I am a Mechanical Engineering graduate from the Technion – Israel Institute of Technology, specializing in Robotics and Control Systems. I’m passionate about Robotics, Autonomous Systems, Advanced Control, AI, and Machine Learning—fields where I aim to solve complex technical challenges through innovation.
I'm currently an Engineering Intern at Fusmobile, where I work across both mechanical and software applications. I develop internal tools to automate tasks in production and management, and I'm also involved in hands-on assembly tasks that integrate mechanics, electronics, and embedded systems such as Arduino.
At the Technion's Flow Control Lab, I served as a Research Assistant designing and testing motor-pump systems for wind-powered desalination. My work in system dynamics and control theory supports the development of more efficient renewable energy solutions, with publication plans underway.
Previously at NUFiltration, I optimized water filtration systems for both industrial and humanitarian use. I also gained experience testing MEMS sensors at STMicroelectronics, where I worked with the micro-scale technologies that power modern electronics.
Designed and built a self-balancing robot using Lego Spike, starting with deriving equations of motion and formulating a state-space model. Validated the design through MATLAB simulations, static/dynamic sensor testing, and iterative hardware prototyping. Achieved close alignment between simulated predictions and physical performance, demonstrating robust control system integration.
Implemented GPT-2 (124M parameters) in PyTorch from scratch, replicating its tokenization, positional embeddings, and self-attention mechanisms. Achieved 26% HellaSwag accuracy (vs. OpenAI's 28.92%) with just 2 days of training on a single NVIDIA A600 GPU—compared to OpenAI's month-long cluster (NVIDIA V100s). This work demonstrates how strategic architectural choices can yield near-benchmark performance under resource constraints. Future work includes fine-tuning for code completion and IDE integration, leveraging these efficiency insights.

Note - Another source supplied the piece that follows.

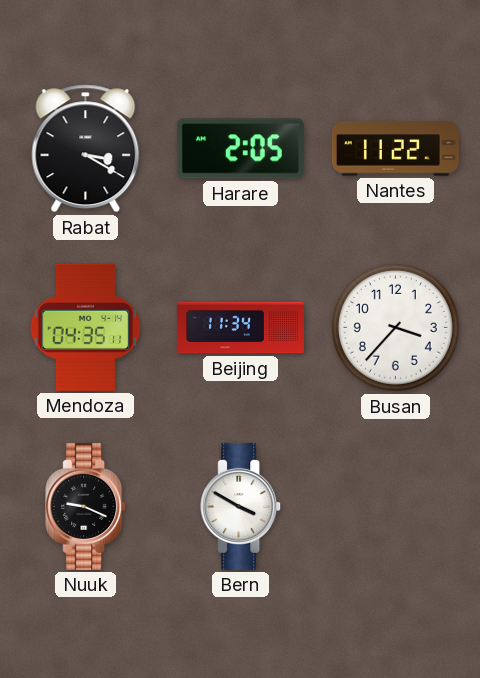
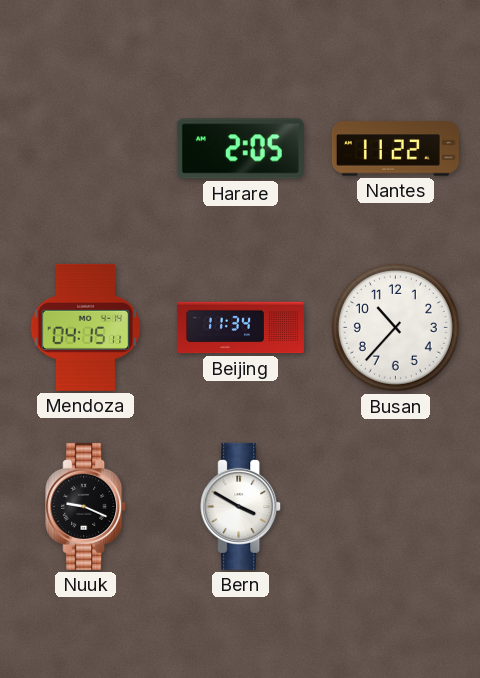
Rabat: 3:20 -> none
Mendoza: 04:35 -> 04:15
Busan: 3:37 -> 10:37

Developed and trained a Deep Q-Learning agent to autonomously play Snake, demonstrating core RL principles: state-action mappings, reward function design, and ε-Greedy exploration. Achieved consistent scores of 60+ within 80 training episodes, showcasing rapid convergence in constrained environments.
Collaborated with a 4-member software team to integrate inertial sensors (MPU6050), gps sensors (Neo-6M), pressure sensors (MPL3115A2), and triple-axis magnometometer (MMC5603) into a student-built rocket. Developed firmware for Arduino Nano and STM32 to process real-time flight data, ensuring stable trajectory tracking. Contributed to the team’s goal of achieving precise altitude control.